2. Using the same external CA you used for the Puppet master, create a cert and private key for your agent node.
3. Locate the files you will need to replace on the agent. Refer to [Locating the PE Agent Certificate and Security Credentials][inpage_locate_agent] to find them, but you should use puppet agent --configprint instead of puppet master --configprint.
4. Copy the agent’s certificate, private key, and public key into place.
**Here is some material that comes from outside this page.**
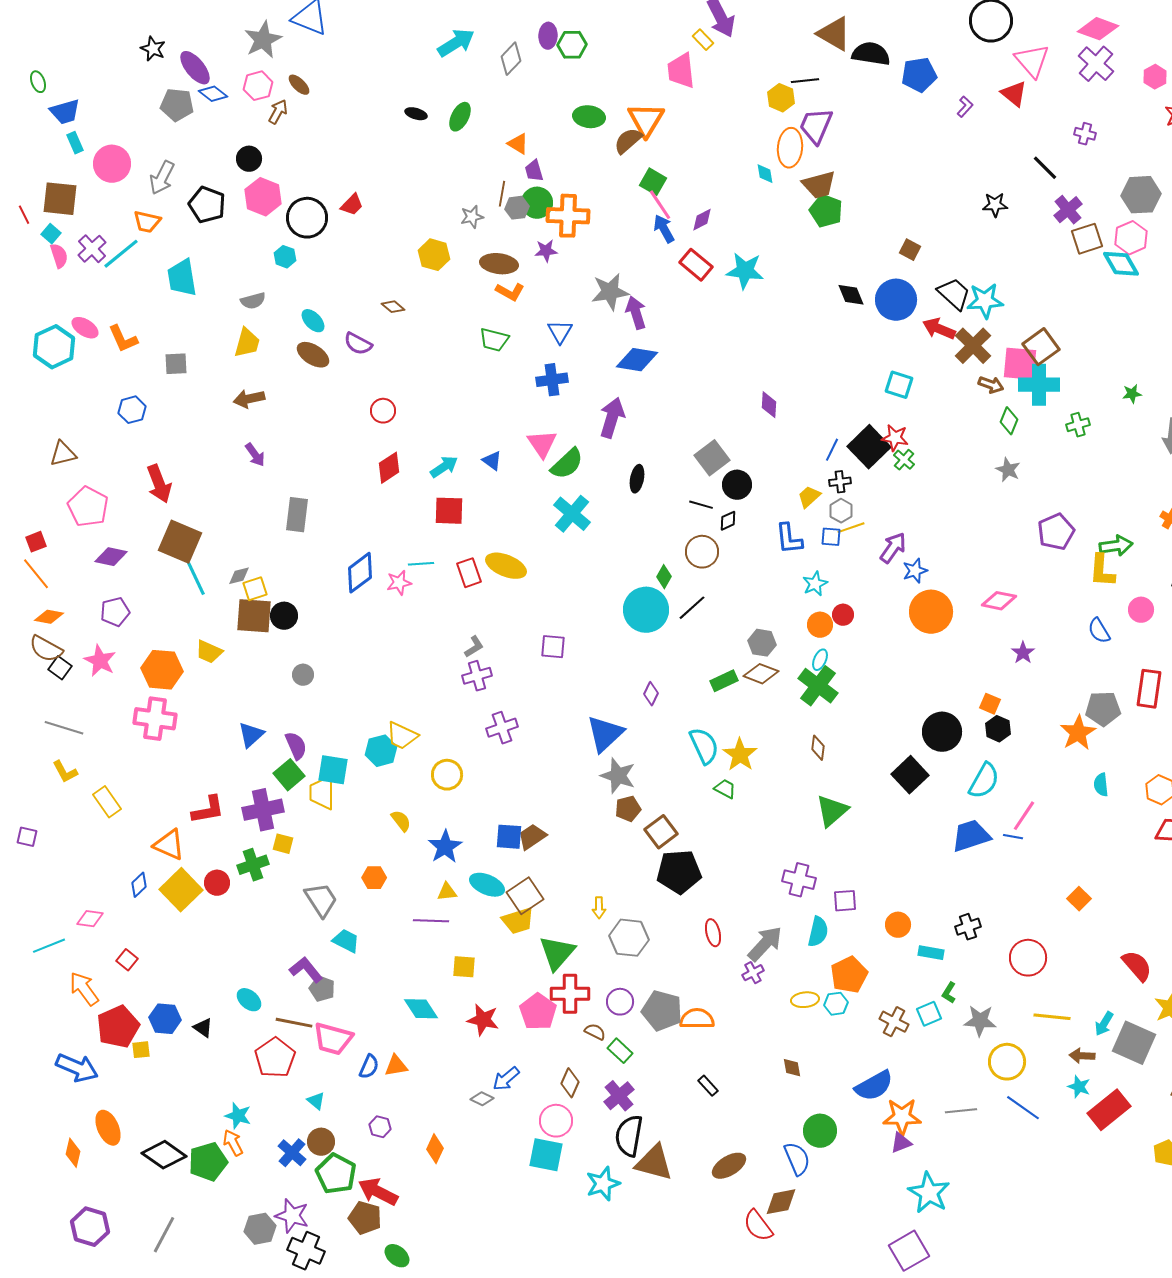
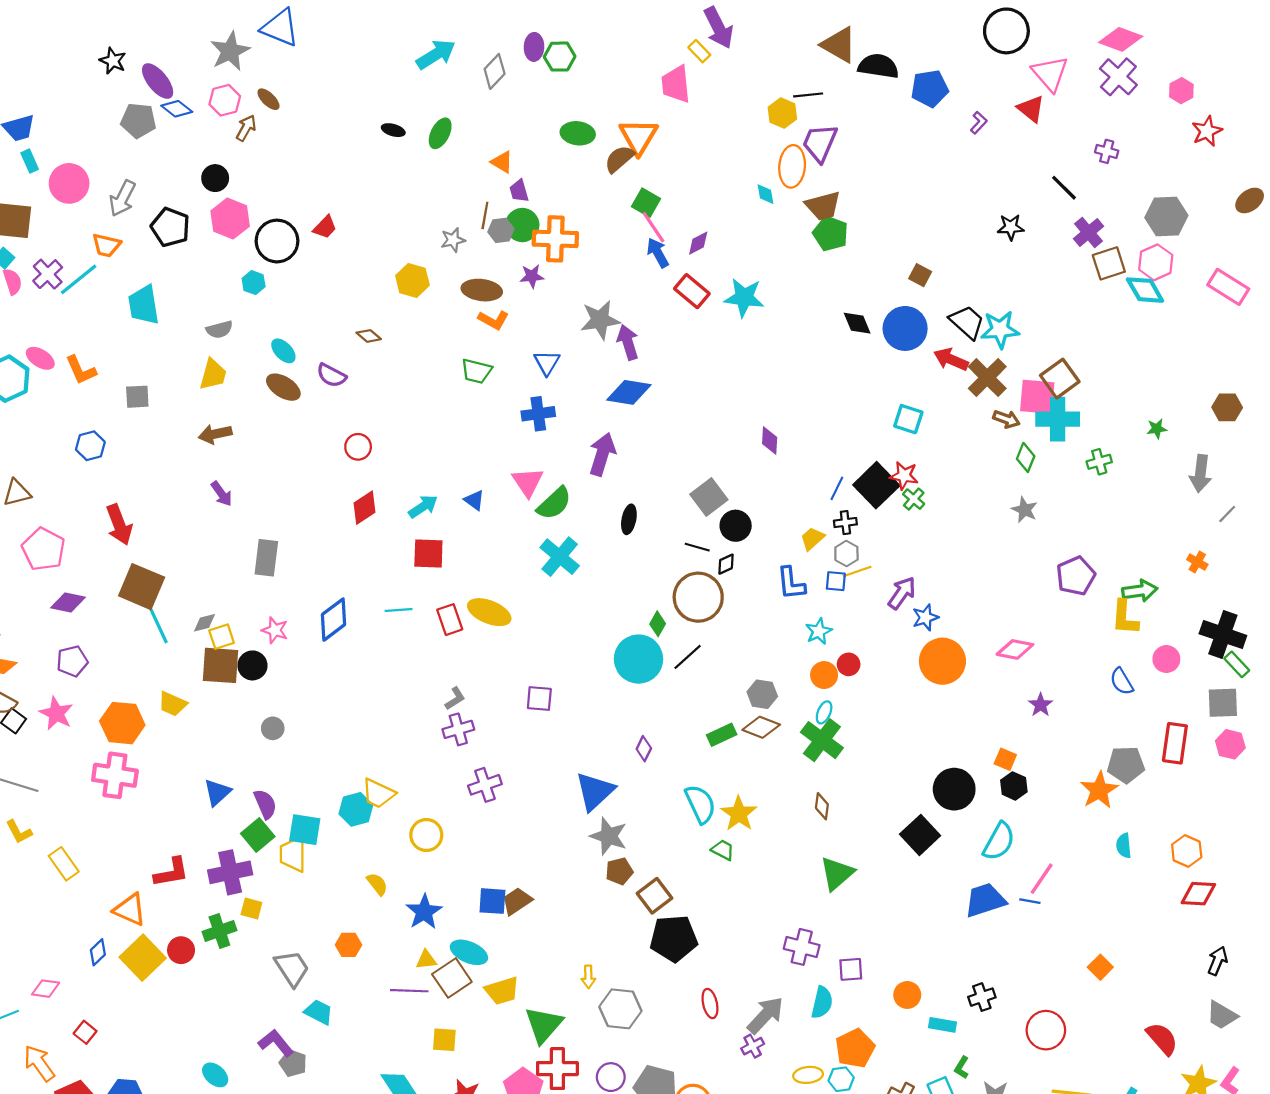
brown circle: (702, 552) -> (698, 597), size x1.4
pink star: (399, 583) -> (275, 630), moved, turned 30
brown square: (525, 896) -> (452, 978), moved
Do the same with the external CA’s CRL and CA certificate.
5. Restart the puppet service.

Your node should now be able to do Puppet agent runs, and its reports will appear in the console. (You can accelerate this by letting Puppet run once, waiting a few minutes for the node to be added to the MCollective group in the console, and then running puppet agent -t. Once the )

If you still don’t see your agent node in Node Inventory, use NTP to verify that time is in sync across your PE deployment. (You should always do this anyway.)